■ **Stored data entries**:
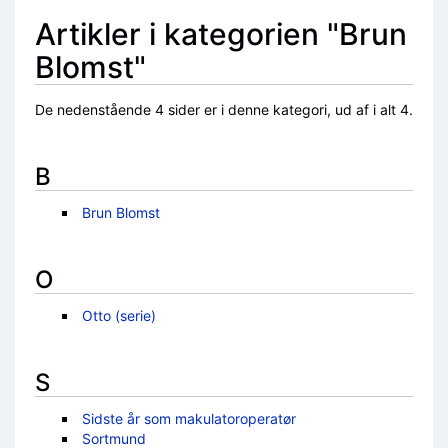
Artikler i kategorien "Brun
Blomst"
De nedenstående 4 sider er i denne kategori, ud af i alt 4.
B
Brun Blomst
O
Otto (serie)
S
Sidste år som makulatoroperatør
Sortmund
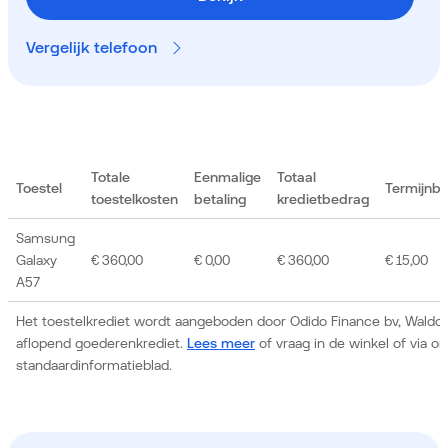
Vergelijk telefoon
Totale
Eenmalige
Totaal
Toestel
Termijnb
toestelkosten
betaling
kredietbedrag
Samsung
Galaxy
€ 360,00
€ 0,00
€ 360,00
€ 15,00
A57
Het toestelkrediet wordt aangeboden door Odido Finance bv, Waldor
aflopend goederenkrediet.
Lees meer
of vraag in de winkel of via 
standaardinformatieblad.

■ **To do**: After removing each picture, print the entries above exactly as they were.

■ **Answer below**:
Artikler i kategorien "Brun
Blomst"
De nedenstående 4 sider er i denne kategori, ud af i alt 4.
B
Brun Blomst
O
Otto (serie)
S
Sidste år som makulatoroperatør
Sortmund
Vergelijk telefoon
Totale
Eenmalige
Totaal
Toestel
Termijnb
toestelkosten
betaling
kredietbedrag
Samsung
Galaxy
€ 360,00
€ 0,00
€ 360,00
€ 15,00
A57
Het toestelkrediet wordt aangeboden door Odido Finance bv, Waldor
aflopend goederenkrediet.
Lees meer
of vraag in de winkel of via 
standaardinformatieblad.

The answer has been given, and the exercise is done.